Read alsoNorth Korea: Tremor detected in sign of possible nuclear test – BBC The United States has already imposed economic sanctions on North Korea to stop the country's pursuit on a nuclear weapon, including tests on inter-continental missiles on which to attach a nuclear warhead.

"The president has made clear he'll consider everything. We're not going to broadcast our action," Mnuchin said in response to questions Sunday about whether Trump will curtail diplomatic and economic efforts and pursue military action.

Other world leaders and the United Nations on Sunday also condemned North Korea's actions.

Trump responded to the most recent bomb test with several tweets early Sunday in which he called North Korea's actions "dangerous" and a "great threat."

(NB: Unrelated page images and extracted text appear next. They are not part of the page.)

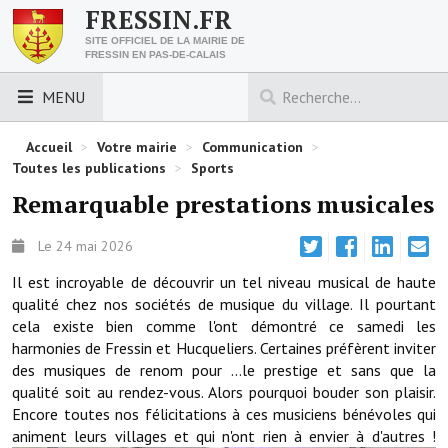
FRESSIN.FR
SITE OFFICIEL DE LA MAIRIE DE
FRESSIN EN PAS-DE-CALAIS
MENU
LES ESSENTIELS
Accueil
>
Votre mairie
>
Communication
>
Toutes les publications
>
Sports
Découvrez Fressin
Remarquable prestations musicales
Venir à Fressin
Le 24 mai 2026
Urbanisme
Il est incroyable de découvrir un tel niveau musical de haute
qualité chez nos sociétés de musique du village. Il pourtant
Nous contacter
cela existe bien comme l'ont démontré ce samedi les
harmonies de Fressin et Hucqueliers. Certaines préfèrent inviter
Horaires de la mairie
des musiques de renom pour ...le prestige et sans que la
qualité soit au rendez-vous. Alors pourquoi bouder son plaisir.
Les foulées fressinoises
Encore toutes nos félicitations à ces musiciens bénévoles qui
animent leurs villages et qui n'ont rien à envier à d'autres !
ACCÈS RAPIDE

He also appears to show increasing frustration with South Korea for failing to get North Korea to stop the nuclear testing.

"South Korea is finding, as I have told them, that their talk of appeasement with North Korea will not work, they only understand one thing!" he tweeted.

Such tests in recent months have also sparked a war of words between Trump and North Korean leader Kim Jong Un that has created global concerns about either side taking military action in response.